- [WHAT THE TASK ASKS]
Your answer should be every line of the entries that has the string "nichts" in it.

Saved entries:

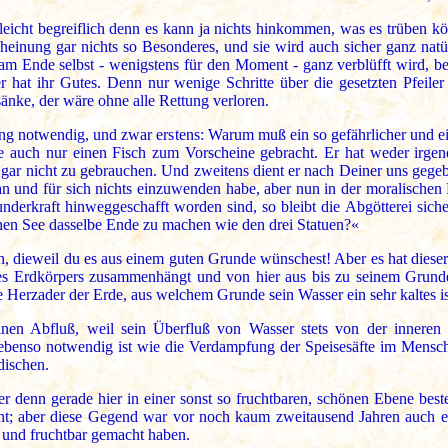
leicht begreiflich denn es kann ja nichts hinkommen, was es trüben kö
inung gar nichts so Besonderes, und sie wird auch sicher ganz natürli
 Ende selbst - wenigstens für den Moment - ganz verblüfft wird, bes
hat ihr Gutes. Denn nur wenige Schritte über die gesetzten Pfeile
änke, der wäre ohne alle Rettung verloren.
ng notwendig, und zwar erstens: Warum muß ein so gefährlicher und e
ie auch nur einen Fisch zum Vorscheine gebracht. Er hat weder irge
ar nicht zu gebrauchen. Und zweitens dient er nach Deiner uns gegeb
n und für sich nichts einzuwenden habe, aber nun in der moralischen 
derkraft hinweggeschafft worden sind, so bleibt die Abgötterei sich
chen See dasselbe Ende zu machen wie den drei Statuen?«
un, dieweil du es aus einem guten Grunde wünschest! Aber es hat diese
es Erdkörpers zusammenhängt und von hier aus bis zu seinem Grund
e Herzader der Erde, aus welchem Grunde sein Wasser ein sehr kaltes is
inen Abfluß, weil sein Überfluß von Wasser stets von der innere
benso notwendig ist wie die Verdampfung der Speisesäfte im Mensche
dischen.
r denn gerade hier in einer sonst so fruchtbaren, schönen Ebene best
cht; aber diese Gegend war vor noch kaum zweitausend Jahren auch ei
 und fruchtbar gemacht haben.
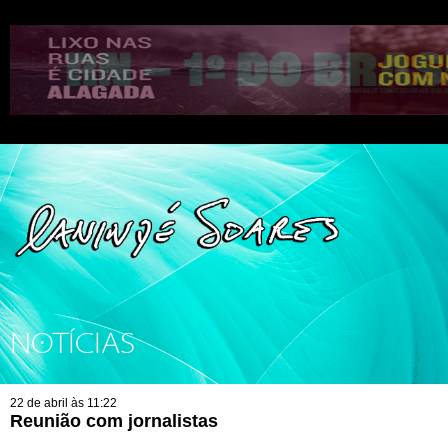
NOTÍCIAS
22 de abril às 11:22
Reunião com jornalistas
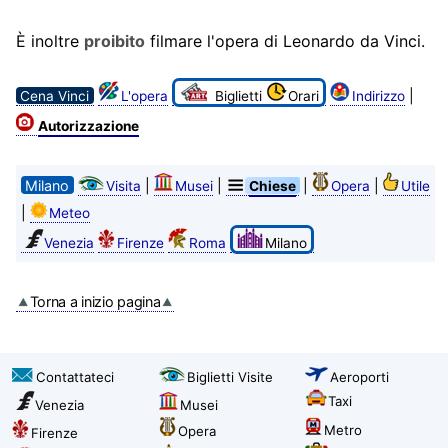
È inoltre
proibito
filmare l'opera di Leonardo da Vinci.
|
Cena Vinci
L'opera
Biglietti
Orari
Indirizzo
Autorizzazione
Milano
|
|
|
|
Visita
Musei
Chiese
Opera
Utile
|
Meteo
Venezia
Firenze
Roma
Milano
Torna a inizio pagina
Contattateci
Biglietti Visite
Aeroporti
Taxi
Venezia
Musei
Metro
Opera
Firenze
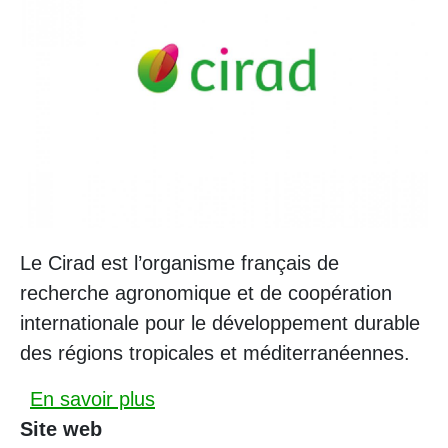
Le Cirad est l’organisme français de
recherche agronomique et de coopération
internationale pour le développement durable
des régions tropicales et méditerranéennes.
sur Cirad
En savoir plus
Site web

...

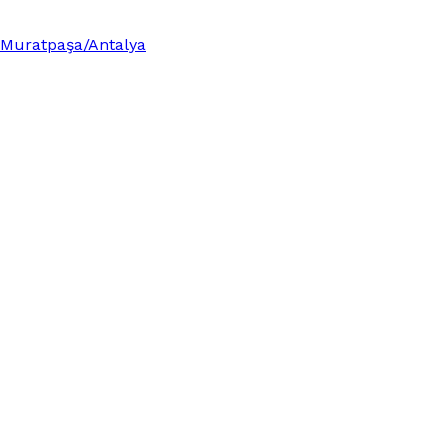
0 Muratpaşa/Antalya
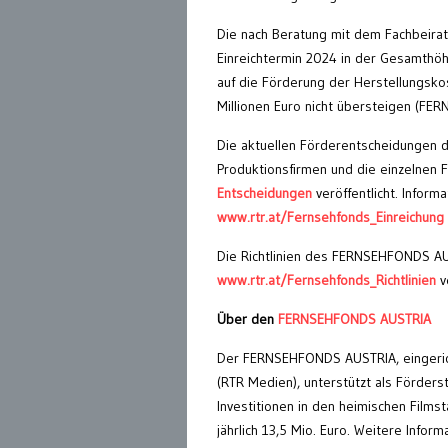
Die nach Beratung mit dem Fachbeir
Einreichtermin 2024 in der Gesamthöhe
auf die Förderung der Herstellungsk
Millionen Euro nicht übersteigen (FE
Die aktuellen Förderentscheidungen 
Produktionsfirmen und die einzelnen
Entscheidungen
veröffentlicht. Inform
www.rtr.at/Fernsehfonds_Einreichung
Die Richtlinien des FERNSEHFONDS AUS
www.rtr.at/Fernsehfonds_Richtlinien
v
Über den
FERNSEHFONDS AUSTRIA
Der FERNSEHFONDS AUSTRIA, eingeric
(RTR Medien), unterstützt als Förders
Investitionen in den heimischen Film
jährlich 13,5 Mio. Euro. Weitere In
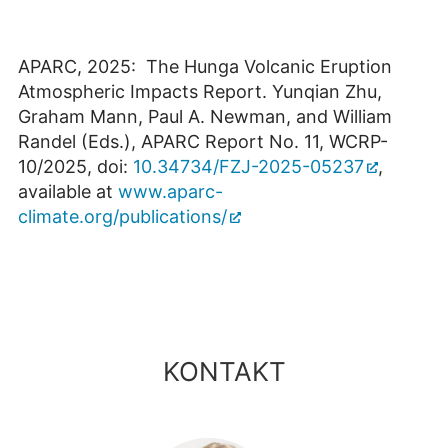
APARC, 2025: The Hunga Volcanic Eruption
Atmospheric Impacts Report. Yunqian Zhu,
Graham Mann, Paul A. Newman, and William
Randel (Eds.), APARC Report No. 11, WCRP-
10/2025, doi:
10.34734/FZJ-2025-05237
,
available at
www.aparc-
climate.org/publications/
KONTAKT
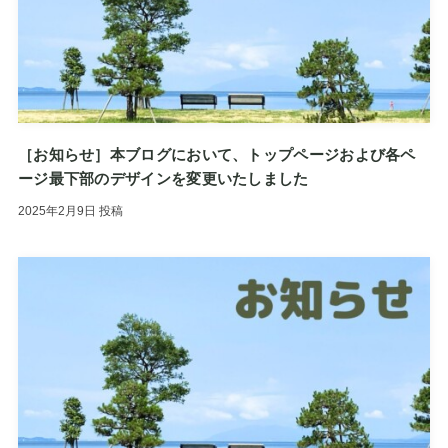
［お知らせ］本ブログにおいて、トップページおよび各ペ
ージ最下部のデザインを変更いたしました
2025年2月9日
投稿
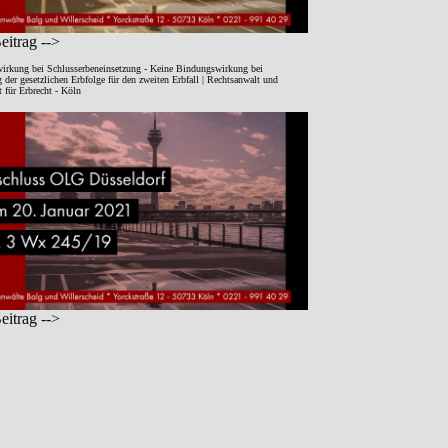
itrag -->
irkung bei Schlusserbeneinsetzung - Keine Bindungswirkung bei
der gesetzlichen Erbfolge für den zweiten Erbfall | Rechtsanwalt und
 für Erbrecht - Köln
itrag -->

- [THE ANSWER]
leicht begreiflich denn es kann ja nichts hinkommen, was es trüben kö
inung gar nichts so Besonderes, und sie wird auch sicher ganz natürli
n und für sich nichts einzuwenden habe, aber nun in der moralischen 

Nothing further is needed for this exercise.